= Samantha Gillison =

American writer

Samantha Gillison (born 1967) is an Australian-born American writer who frequently contributes to Salon.com and Condé Nast Traveler.

Gillison was born in Australia, of an Australian father and Canadian mother, but has lived overseas since she was two years old, although she retains her Australian citizenship. She lived for some years in Papua New Guinea, where her mother was doing anthropological studies and her father was a photographer. She used the PNG setting for her first novel, The Undiscovered Country (1998).

She attended Brown University, where she majored in ancient Greek, and has taught at Columbia University.

Peter Carey, who had never heard of Gillison before being sent a copy of The Undiscovered Country by her publisher, rang her to offer a very positive review for the dust jacket.
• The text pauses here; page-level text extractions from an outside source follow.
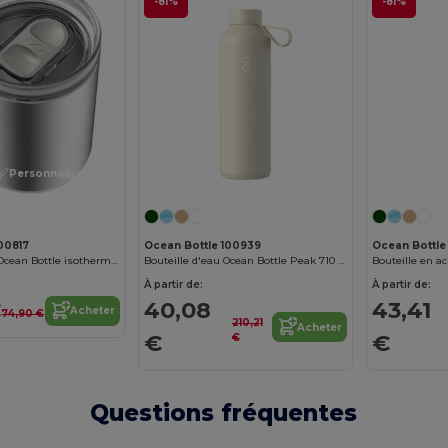
-81%
-81%
Personnalisez-le !
00817
Ocean Bottle 100939
Ocean Bottle
Mug de voyage Ocean Bottle isotherme de 350 ml
Bouteille d'eau Ocean Bottle Peak 710 ml
À partir de:
À partir de:
€
40,08
43,41
Acheter
74,90 €
210,21
Acheter
€
€
€
Questions fréquentes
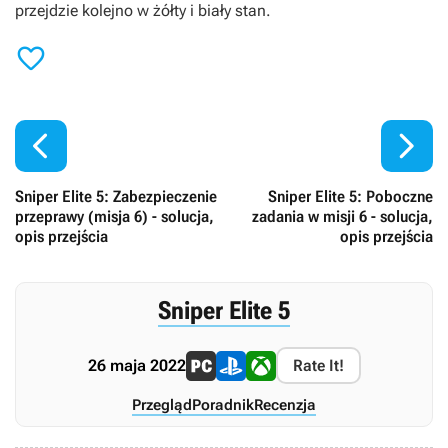
przejdzie kolejno w żółty i biały stan.



Sniper Elite 5: Zabezpieczenie
Sniper Elite 5: Poboczne
przeprawy (misja 6) - solucja,
zadania w misji 6 - solucja,
opis przejścia
opis przejścia
Sniper Elite 5
26 maja 2022
Rate It!
Przegląd
Poradnik
Recenzja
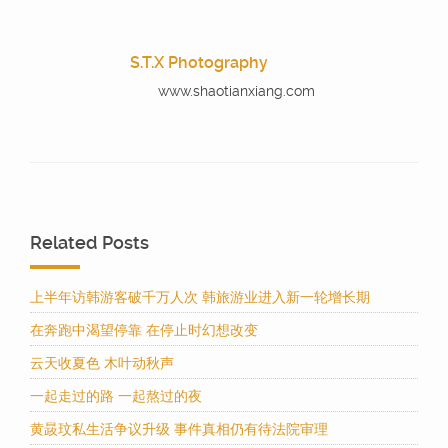
S.T.X Photography
www.shaotianxiang.com
Related Posts
上半年访韩游客破千万人次 韩旅游业进入新一轮增长期
在奔跑中渴望停靠 在停止时幻想改变
云天收夏色 木叶动秋声
一起走过的路 一起熬过的夜
黄晸玟私生活争议升级 事件真相仍有待法院审理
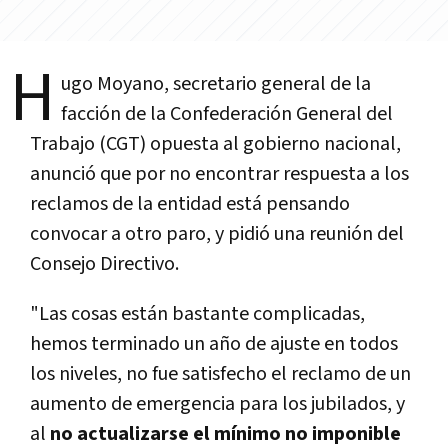
H
ugo Moyano, secretario general de la
facción de la Confederación General del
Trabajo (CGT) opuesta al gobierno nacional,
anunció que por no encontrar respuesta a los
reclamos de la entidad está pensando
convocar a otro paro, y pidió una reunión del
Consejo Directivo.
"Las cosas están bastante complicadas,
hemos terminado un año de ajuste en todos
los niveles, no fue satisfecho el reclamo de un
aumento de emergencia para los jubilados, y
al
no actualizarse el
mínimo no imponible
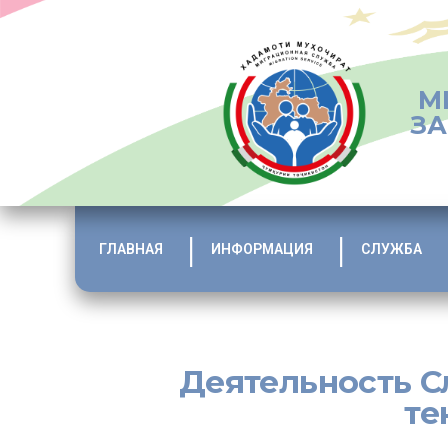
М
ЗА
ГЛАВНАЯ
ИНФОРМАЦИЯ
СЛУЖБА
Деятельность С
те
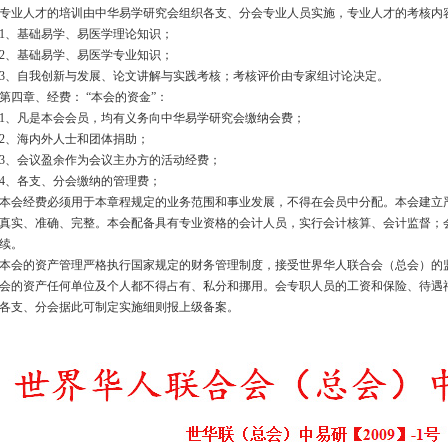
专业人才的培训由中华易学研究会组织各支、分会专业人员实施，专业人才的考核内
1、基础易学、易医学理论知识；
2、基础易学、易医学专业知识；
3、自我创新与发展、论文讲解与实践考核；考核评价由专家组讨论决定。
第四章、经费： “本会的资金”：
1、凡是本会会员，均有义务向中华易学研究会缴纳会费；
2、海内外人士和团体捐助；
3、会议盈余作为会议主办方的活动经费；
4、各支、分会缴纳的管理费；
本会经费必须用于本章程规定的业务范围和事业发展，不得在会员中分配。本会建立
真实、准确、完整。本会配备具有专业资格的会计人员，实行会计核算、会计监督；
续。
本会的资产管理严格执行国家规定的财务管理制度，接受世界华人联合会（总会）的
会的资产任何单位及个人都不得占有、私分和挪用。会专职人员的工资和保险、待遇
各支、分会据此可制定实施细则报上级备案。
In 2000, she was a recipient of the Whiting Award for her work in The Undiscovered Country.

==Works==
She is the author of two novels:
- The Undiscovered Country, 1998. New York: Grove Press. ISBN 0-8021-1627-2
- The King of America: A novel, 2004. New York: Random House. ISBN 0-375-50819-8
She also wrote an article for "Children's Express" when she was 11 years old.
- "Samantha, The World's Youngest Anthro-ethnographer" Children's Express, 1979, New York, New York.